I waited until it was floating again, now heavily loaded with sand with only a few inches of freeboard and decided it was time to leave. Raising the anchor involved first hacking away the enormous heavy lump of weed that had floated downriver and become entangled with my chain. I slashed at it with my breadknife.  It took two hours of motoring against the strong current to negotiate the channel through the shoals and then on to the anchorage at Ilha dos Coelhos. I found a good place to anchor NW of the small island then relaxed in the cockpit with a mug of coffee. It was quite a relief to be back in the deeper and more easily navigable part of the river. I decided to leave my trip ashore to see the waterfall for tomorrow.

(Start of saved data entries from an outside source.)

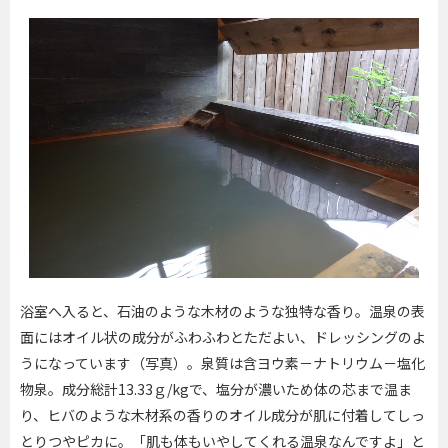
浴室へ入ると、石油のような木材のような独特な香り。温泉の表
面にはオイル状の成分がふわふわとただよい、ドレッシングのよ
うになっています（写真）。泉質は含ヨウ素－ナトリウム－塩化
物泉。成分総計
13.33
ｇ
/kg
で、塩分が濃いため体の芯まで温ま
り、ヒバのような木材系の香りのオイル成分が肌に付着してしっ
とりつやピカに。「肌も体もいやしてくれる温泉なんですよ」と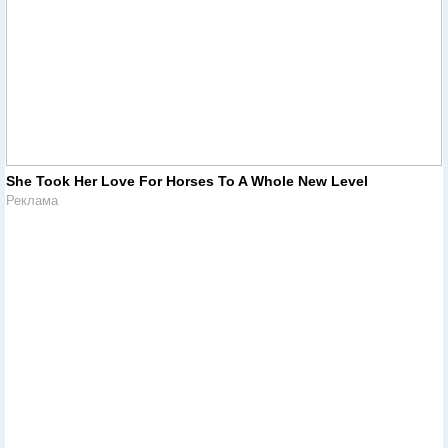
She Took Her Love For Horses To A Whole New Level
Реклама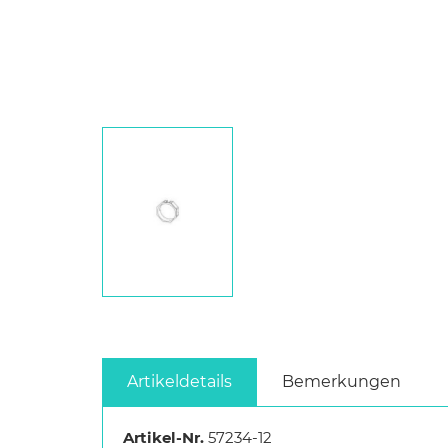
Artikeldetails
Bemerkungen
Artikel-Nr.
57234-12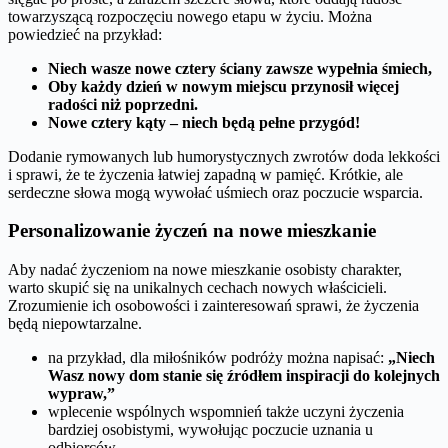
towarzyszącą rozpoczęciu nowego etapu w życiu. Można
powiedzieć na przykład:
Niech wasze nowe cztery ściany zawsze wypełnia śmiech,
Oby każdy dzień w nowym miejscu przynosił więcej
radości niż poprzedni.
Nowe cztery kąty – niech będą pełne przygód!
Dodanie rymowanych lub humorystycznych zwrotów doda lekkości
i sprawi, że te życzenia łatwiej zapadną w pamięć. Krótkie, ale
serdeczne słowa mogą wywołać uśmiech oraz poczucie wsparcia.
Personalizowanie życzeń na nowe mieszkanie
Aby nadać życzeniom na nowe mieszkanie osobisty charakter,
warto skupić się na unikalnych cechach nowych właścicieli.
Zrozumienie ich osobowości i zainteresowań sprawi, że życzenia
będą niepowtarzalne.
na przykład, dla miłośników podróży można napisać:
„Niech
Wasz nowy dom stanie się źródłem inspiracji do kolejnych
wypraw,”
wplecenie wspólnych wspomnień także uczyni życzenia
bardziej osobistymi, wywołując poczucie uznania u
odbiorców,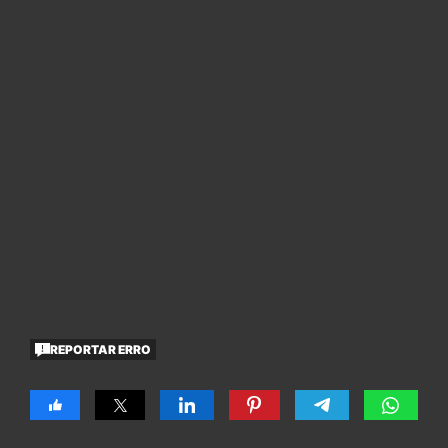
REPORTAR ERRO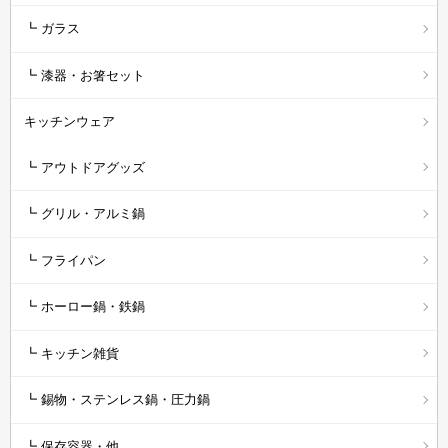
┗ ガラス
┗ 漆器・お箸セット
キッチンウェア
┗ アウトドアグッズ
┗ グリル・アルミ鍋
┗ フライパン
┗ ホーロー鍋・鉄鍋
┗ キッチン雑貨
┗ 錫物・ステンレス鍋・圧力鍋
┗ 保存容器・他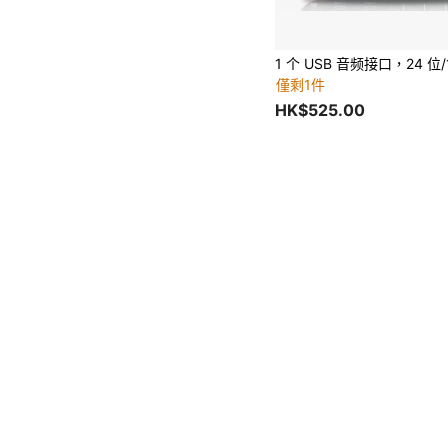
僅剩1件
HK$525.00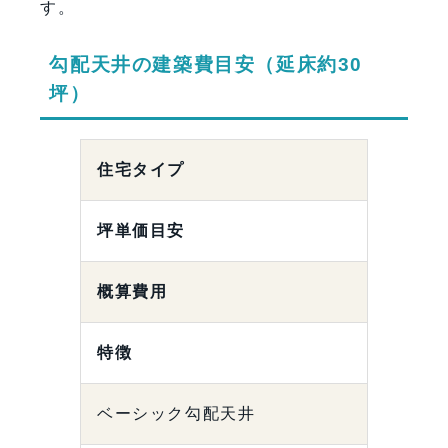
す。
勾配天井の建築費目安（延床約30
坪）
住宅タイプ
坪単価目安
概算費用
特徴
ベーシック勾配天井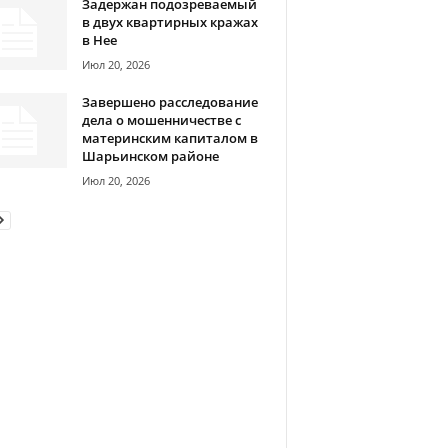
Задержан подозреваемый
в двух квартирных кражах
в Нее
Июл 20, 2026
Завершено расследование
дела о мошенничестве с
материнским капиталом в
Шарьинском районе
Июл 20, 2026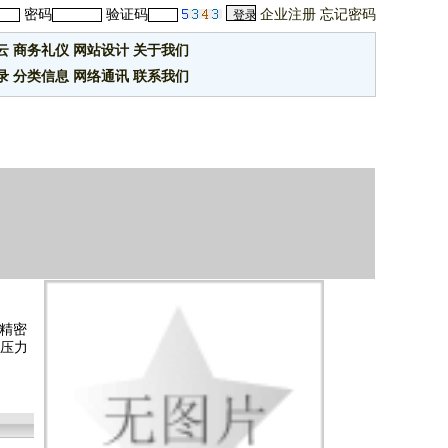
密码
验证码
企业注册
忘记密码
云
商务礼仪
网站设计
关于我们
录
分类信息
网络通讯
联系我们
个精密
气压力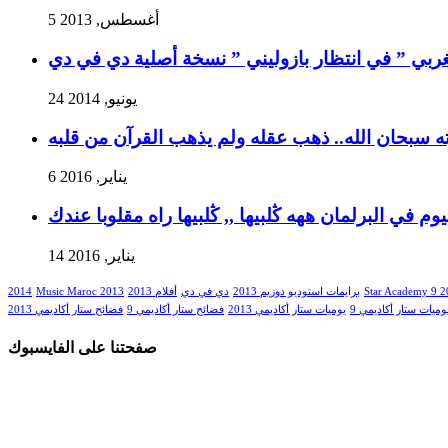
5 أغسطس, 2013
غربي ” في انتظار بازوليني ” نسخة أصلية دي في دي
24 يونيو, 2014
ه سبحان الله.. ذهب عقله ولم يذهب القرآن من قلبه
6 يناير, 2016
وم في البرلمان ههه ڭلبيها ,, ڭلبيها راه مقلوبا عندك
14 يناير, 2016
2014
Music Maroc 2013
أفلام 2013
دي في دي
برايمات استوديو دوزيم 2013
Star Academy 9 
وميات ستار أكاديمي 9
يوميات ستار أكاديمي 2013
فضائح ستار أكاديمي 9
فضائح ستار أكاديمي 2013
صفحتنا على الفايسبوك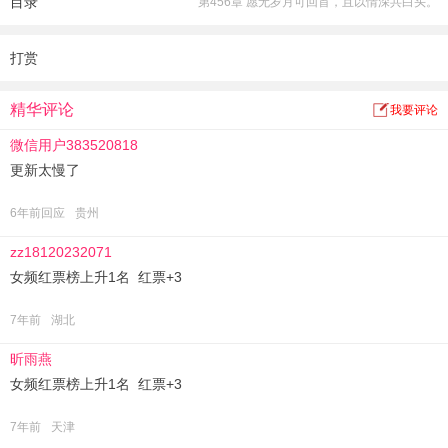
目录
第456章 愿无岁月可回首，且以情深共白头。
打赏
精华评论
我要评论
微信用户383520818
更新太慢了
6年前回应
贵州
zz18120232071
女频红票榜上升1名 红票+3
7年前
湖北
昕雨燕
女频红票榜上升1名 红票+3
7年前
天津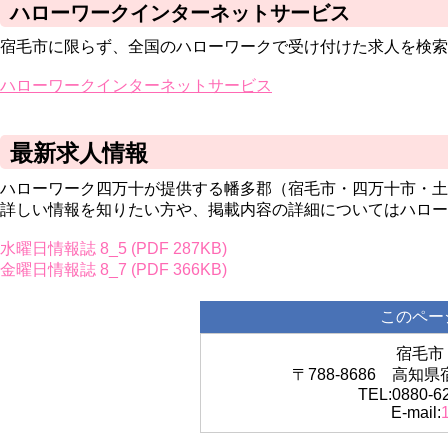
ハローワークインターネットサービス
宿毛市に限らず、全国のハローワークで受け付けた求人を検索
ハローワークインターネットサービス
最新求人情報
ハローワーク四万十が提供する幡多郡（宿毛市・四万十市・
詳しい情報を知りたい方や、掲載内容の詳細についてはハロー
水曜日情報誌 8_5 (PDF 287KB)
金曜日情報誌 8_7 (PDF 366KB)
このペー
宿毛市
〒788-8686 高
TEL:0880-6
E-mail: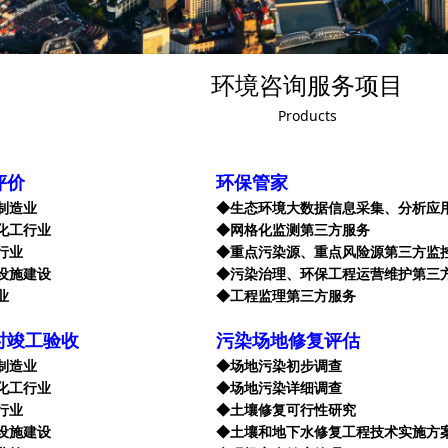
环境咨询服务项目
Products
评价
环保管家
子制造业
◆生态环境大数据信息采集、分析应
化工行业
◆网格化监测第三方服务
行业
◆重点污染源、重点风险源第三方监
设施建设
◆污染治理、环保工程运营维护第三
业
◆工程监理第三方服务
时竣工验收
污染场地修复评估
子制造业
◆场地污染初步调查
化工行业
◆场地污染详细调查
行业
◆土壤修复可行性研究
设施建设
◆土壤和地下水修复工程技术实施方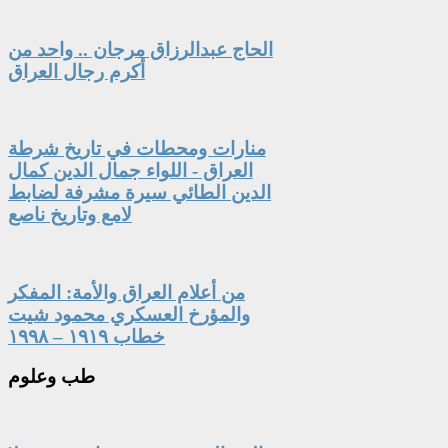
الحاج عبدالرزاق مرجان .. واحد من
أكرم رجال العراق
منارات ومحطات في تاريخ شرطة
العراق - اللواء جمال الدين كمال
الدين الطائي سيرة مشرفة لضابط
لامع وتاريخ ناصع
من أعلام العراق والأمة: المفكر
والمؤرخ العسكري محمود شيت
خطاب ١٩١٩ – ١٩٩٨
طب
وعلوم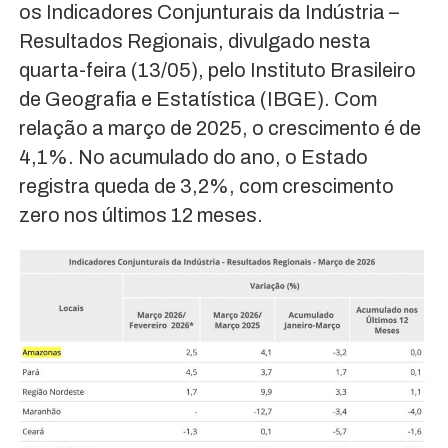
os Indicadores Conjunturais da Indústria –
Resultados Regionais, divulgado nesta
quarta-feira (13/05), pelo Instituto Brasileiro
de Geografia e Estatística (IBGE). Com
relação a março de 2025, o crescimento é de
4,1%. No acumulado do ano, o Estado
registra queda de 3,2%, com crescimento
zero nos últimos 12 meses.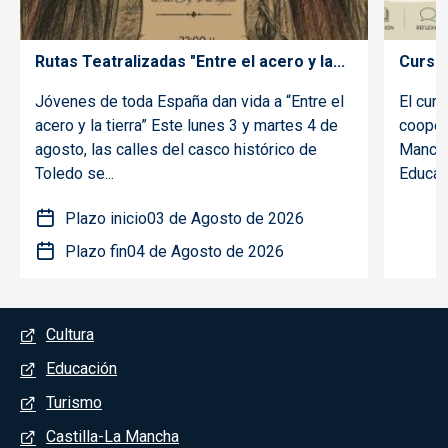
Rutas Teatralizadas "Entre el acero y la...
Curso 
Jóvenes de toda España dan vida a “Entre el
El curs
acero y la tierra” Este lunes 3 y martes 4 de
coopera
agosto, las calles del casco histórico de
Mancha
Toledo se...
Educaci
Plazo inicio
03 de Agosto de 2026
Plazo fin
04 de Agosto de 2026
Menú del pie
Cultura
Educación
Turismo
Castilla-La Mancha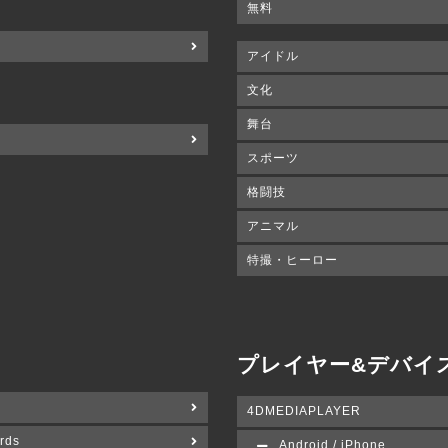
無料
アイドル
文化
舞台
スポーツ
格闘技
アニマル
特撮・ヒーロー
プレイヤー&デバイ
4DMEDIAPLAYER
rds
Android / iPhone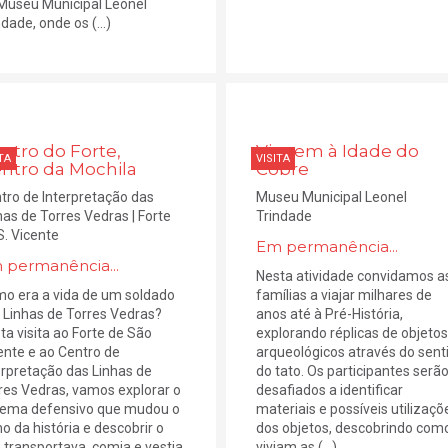
Museu Municipal Leonel
dade, onde os (...)
ntro do Forte,
Viagem à Idade do
TA
VISITA
ntro da Mochila
Cobre
tro de Interpretação das
Museu Municipal Leonel
has de Torres Vedras | Forte
Trindade
S. Vicente
Em permanência...
 permanência...
Nesta atividade convidamos a
o era a vida de um soldado
famílias a viajar milhares de
 Linhas de Torres Vedras?
anos até à Pré-História,
ta visita ao Forte de São
explorando réplicas de objeto
ente e ao Centro de
arqueológicos através do sent
erpretação das Linhas de
do tato. Os participantes serã
res Vedras, vamos explorar o
desafiados a identificar
tema defensivo que mudou o
materiais e possíveis utilizaçõ
o da história e descobrir o
dos objetos, descobrindo com
 transportava, comia e vestia
viviam as (...)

Tags: cruising, Rio Paraguaçu, Saveiros
Posted in Brazil, Cruising | No Comments »

Cachoeira

Tuesday, December 13th, 2011

Sunday, 11 December 2011

Interesting local boat

On Friday my top priority was to buy a new camera. After asking around, I managed to locate a few shops selling electrical goods and one of them had a selection of three reasonably priced digital cameras. My luck was in. Soon I was the happy owner of a neat little ‘Lumix’, offering 12 megapixels, 4x optical zoom, wide angle lens, face recognition, anti-shake, and on and on. A nice Li-ion rechargeable battery and complimentary 2G memory card. I could start happily snapping away again.

dinghies in the mud

Using the small floating dock to get ashore needs a bit of planning as it settles in the mud at low tide. There is an interesting local trimaran on a permanent mooring close to shore. It sits lightly on the water looking like an extraterrestrial visitor. It’s owner comes down regularly to tidy things up and take it for a short sail up and down.

Busy market

The Saturday morning market spreads over an enormous area, extending into side streets where the produce is laid out on the ground. There was an even better selection of wonderful fresh fruit and vegetables than in Maragojipe. I tried to be unaffected by the subdued clusters of chickens, feet tied and huddled together waiting to be selected for someone’s dinner.
I reminded myself of how much better off they were than the millions of poor unfortunates in more ‘civilised’ batteries,who had lived their sad lives debeaked, overfed and crowded, waiting to be hygienically wrapped in clingfilm and tastefully displayed to fastidious supermarket shoppers.

A beautiful evening

Cachoeira is well known as an important centre for the African adaptation of Catholicism known as Candomblé. Originated by the slaves who were banned from worshipping their traditional spirits.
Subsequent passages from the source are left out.